Out of Lexington
I first read Scott McCloud’s recollection of being dragged kicking and screaming into superhero-comic fandom by Kurt Busiek in, I believe, his introduction to Busiek’s Astro City: Life in the Big City. Both boys from Lexington, Massachusetts, went on to become award-winning comics creators.
That story appears in more detail in McCloud’s new Zot! collection, which both collects his black-and-white comics published from 1987 to 1991 and serves as a portrait of a comics artist as a young man. I wasn't surprised to see McCloud mention the Million Year Picnic, the same Harvard Square comics shop I used to visit; there weren’t a lot of choices at the time (though back then Newbury Comics was actually a comics store on Newbury Street).
I was surprised to see McCloud drop the name of Christopher Bing, the Caldecott Honor-winning picture book artist. He was the boys’ “slightly older friend,...deadly serious about breaking into the big leagues.” But then I remembered hearing Bing talk about growing up in Lexington, and realized he was about the same age as McCloud, so it made sense for them to be a crowd.

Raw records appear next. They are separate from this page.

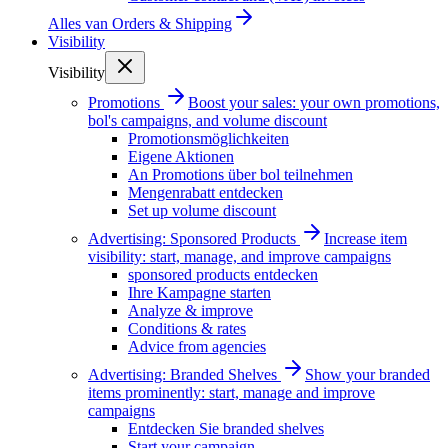
Alles van
Orders & Shipping
Visibility
Visibility
Promotions
Boost your sales: your own promotions,
bol's campaigns, and volume discount
Promotionsmöglichkeiten
Eigene Aktionen
An Promotions über bol teilnehmen
Mengenrabatt entdecken
Set up volume discount
Advertising: Sponsored Products
Increase item
visibility: start, manage, and improve campaigns
sponsored products entdecken
Ihre Kampagne starten
Analyze & improve
Conditions & rates
Advice from agencies
Advertising: Branded Shelves
Show your branded
items prominently: start, manage and improve
campaigns
Entdecken Sie branded shelves
Start your campaign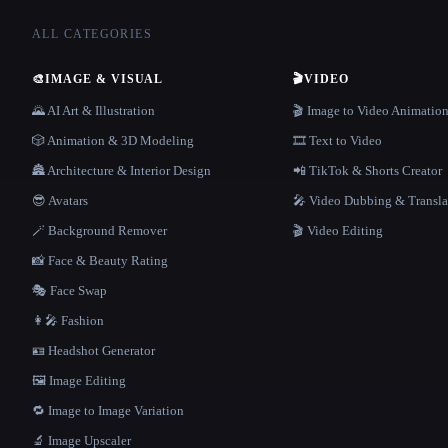
ALL CATEGORIES
🎨
IMAGE & VISUAL
🎬
VIDEO
🌄 AI Art & Illustration
🎬 Image to Video Animatio
🎲 Animation & 3D Modeling
🎞️ Text to Video
🏯 Architecture & Interior Design
📲 TikTok & Shorts Creator
😎 Avatars
🎤 Video Dubbing & Transla
🪄 Background Remover
🎬 Video Editing
📸 Face & Beauty Rating
🎭 Face Swap
👩‍🎤 Fashion
🪪 Headshot Generator
🖼️ Image Editing
🔁 Image to Image Variation
🔬 Image Upscaler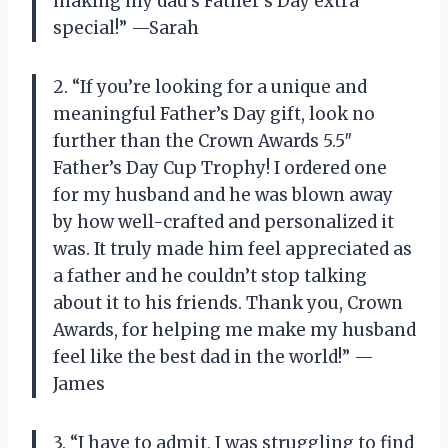
making my dad’s Father’s Day extra
special!” —Sarah
2. “If you’re looking for a unique and
meaningful Father’s Day gift, look no
further than the Crown Awards 5.5″
Father’s Day Cup Trophy! I ordered one
for my husband and he was blown away
by how well-crafted and personalized it
was. It truly made him feel appreciated as
a father and he couldn’t stop talking
about it to his friends. Thank you, Crown
Awards, for helping me make my husband
feel like the best dad in the world!” —
James
3. “I have to admit, I was struggling to find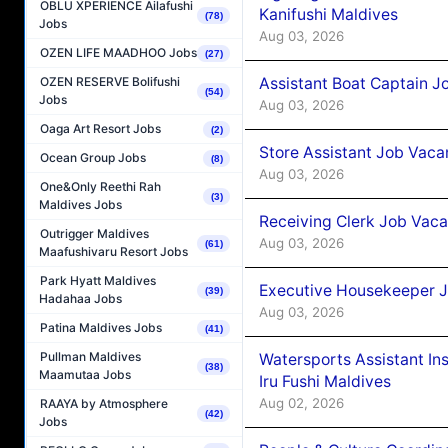
OBLU XPERIENCE Ailafushi
Kanifushi Maldives
(78)
Jobs
Aug 03, 2026
OZEN LIFE MAADHOO Jobs
(27)
Assistant Boat Captain 
OZEN RESERVE Bolifushi
(54)
Jobs
Aug 03, 2026
Oaga Art Resort Jobs
(2)
Store Assistant Job Vaca
Ocean Group Jobs
(8)
Aug 03, 2026
One&Only Reethi Rah
(3)
Maldives Jobs
Receiving Clerk Job Vaca
Outrigger Maldives
Aug 03, 2026
(61)
Maafushivaru Resort Jobs
Park Hyatt Maldives
Executive Housekeeper J
(39)
Hadahaa Jobs
Aug 03, 2026
Patina Maldives Jobs
(41)
Pullman Maldives
Watersports Assistant In
(38)
Maamutaa Jobs
Iru Fushi Maldives
Aug 02, 2026
RAAYA by Atmosphere
(42)
Jobs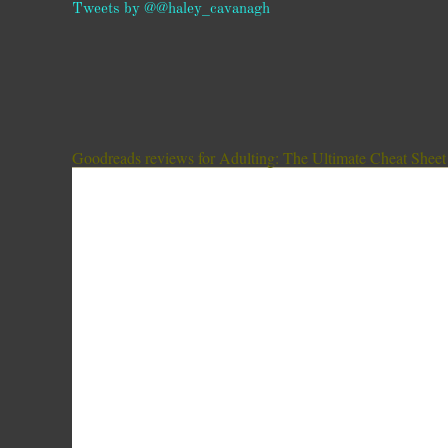
Tweets by @@haley_cavanagh
Goodreads reviews for Adulting: The Ultimate Cheat Sheet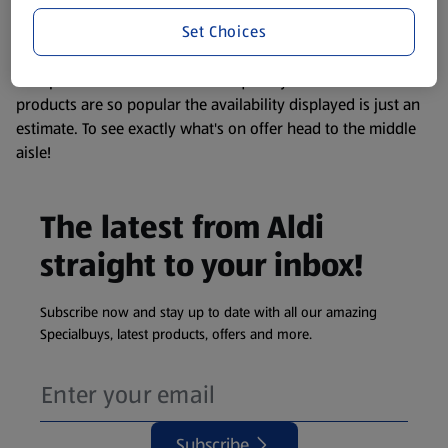
information about any of our Aldi-branded products, please
Set Choices
visit your local ALDI Store.
We update our stock checker frequently but because our
products are so popular the availability displayed is just an
estimate. To see exactly what's on offer head to the middle
aisle!
The latest from Aldi
straight to your inbox!
Subscribe now and stay up to date with all our amazing
Specialbuys, latest products, offers and more.
Subscribe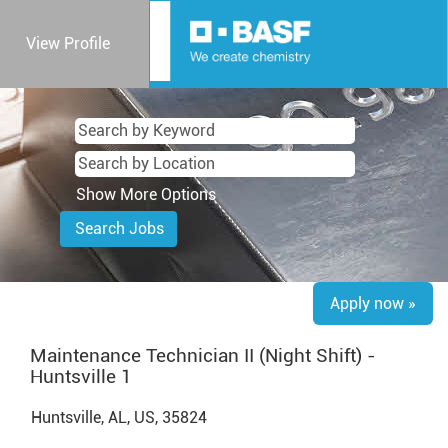
View Profile
Show More Options
Apply now »
Maintenance Technician II (Night Shift) -
Huntsville 1
Huntsville, AL, US, 35824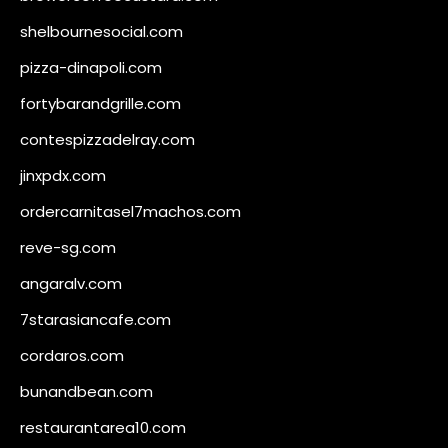
shelbournesocial.com
pizza-dinapoli.com
fortybarandgrille.com
contespizzadelray.com
jinxpdx.com
ordercarnitasel7machos.com
reve-sg.com
angaralv.com
7starasiancafe.com
cordaros.com
bunandbean.com
restaurantarea10.com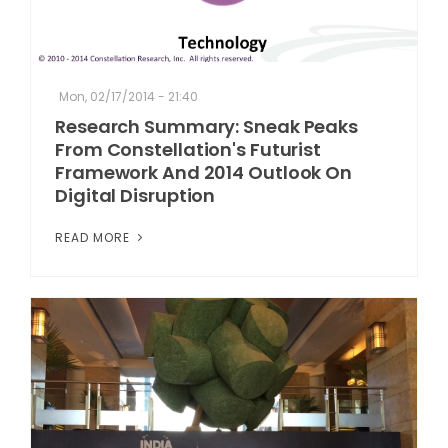
Mon, 02/17/2014 - 21:40
Research Summary: Sneak Peaks
From Constellation's Futurist
Framework And 2014 Outlook On
Digital Disruption
READ MORE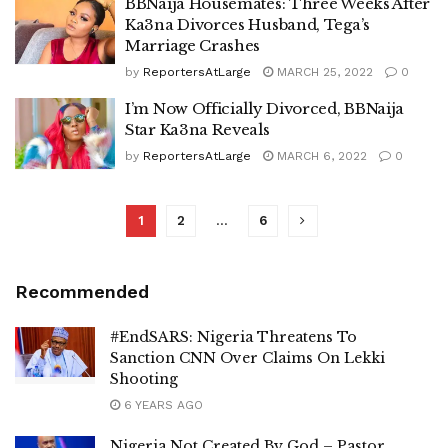
BBNaija Housemates: Three Weeks After
Ka3na Divorces Husband, Tega’s
Marriage Crashes
by
ReportersAtLarge
MARCH 25, 2022
0
I’m Now Officially Divorced, BBNaija
Star Ka3na Reveals
by
ReportersAtLarge
MARCH 6, 2022
0
1
2
…
6
Recommended
#EndSARS: Nigeria Threatens To
Sanction CNN Over Claims On Lekki
Shooting
6 YEARS AGO
Nigeria Not Created By God – Pastor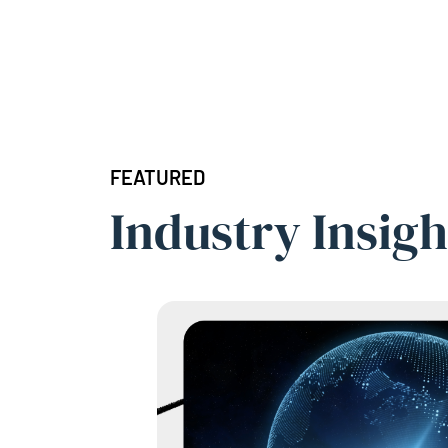
FEATURED
Industry Insigh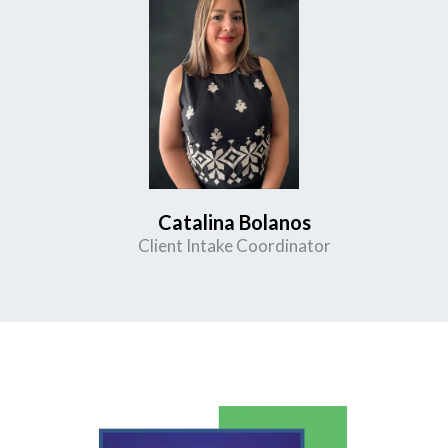
Catalina Bolanos
Client Intake Coordinator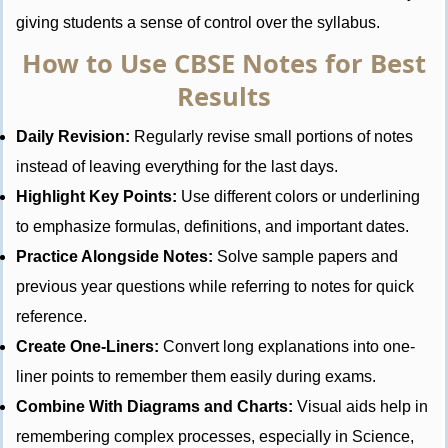
giving students a sense of control over the syllabus.
How to Use CBSE Notes for Best
Results
Daily Revision:
Regularly revise small portions of notes
instead of leaving everything for the last days.
Highlight Key Points:
Use different colors or underlining
to emphasize formulas, definitions, and important dates.
Practice Alongside Notes:
Solve sample papers and
previous year questions while referring to notes for quick
reference.
Create One-Liners:
Convert long explanations into one-
liner points to remember them easily during exams.
Combine With Diagrams and Charts:
Visual aids help in
remembering complex processes, especially in Science,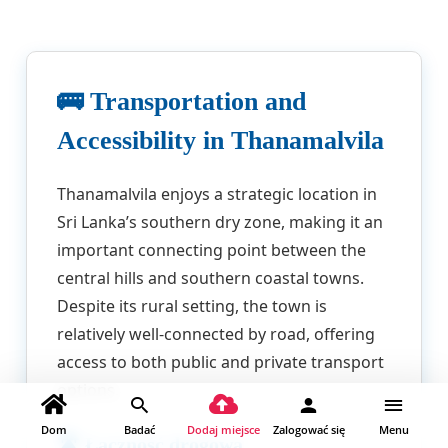
🚌 Transportation and
Accessibility in Thanamalvila
Thanamalvila enjoys a strategic location in
Sri Lanka’s southern dry zone, making it an
important connecting point between the
central hills and southern coastal towns.
Despite its rural setting, the town is
relatively well-connected by road, offering
access to both public and private transport
options.
Dom
Badać
Dodaj miejsce
Zalogować się
Menu
🛣️ Łączność drogowa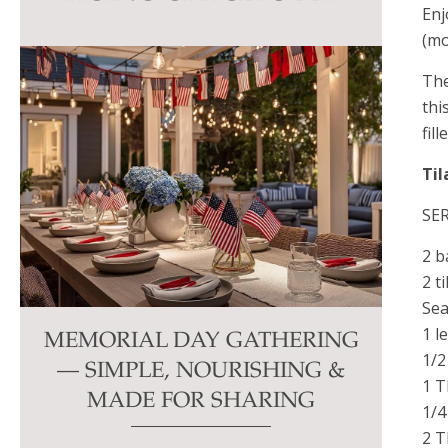
Enj
this
(mo
field
blank.
The
thi
fil
Til
SE
2 b
2 ti
Sea
1 l
MEMORIAL DAY GATHERING
1/2
— SIMPLE, NOURISHING &
1 T
MADE FOR SHARING
1/4
2 T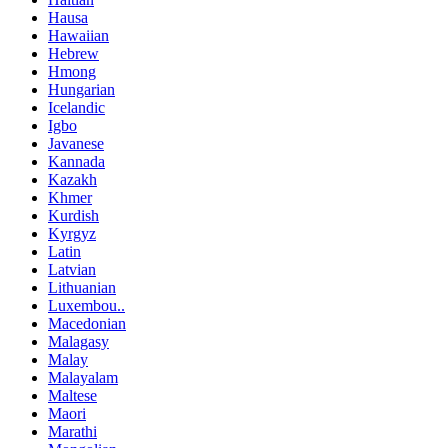
Hausa
Hawaiian
Hebrew
Hmong
Hungarian
Icelandic
Igbo
Javanese
Kannada
Kazakh
Khmer
Kurdish
Kyrgyz
Latin
Latvian
Lithuanian
Luxembou..
Macedonian
Malagasy
Malay
Malayalam
Maltese
Maori
Marathi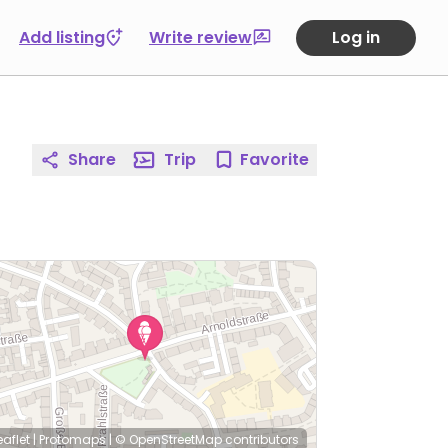
Add listing
Write review
Log in
Share
Trip
Favorite
eaflet
|
Protomaps
|
© OpenStreetMap
contributors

Also in the same little cohort were Ted Dewan, a cartoonist and children's-book illustrator now based in England, and his brother Brian, now a musician and graphic artist.
And I found yet another familiar name: these guys started to come together at the William Diamond Junior High School. Diamond was the teenager whose drum summoned the Lexington militia on 19 Apr 1775, the first day of America's Revolutionary War. Diamond's name has also been adopted by a modern-day youth fife and drum corps.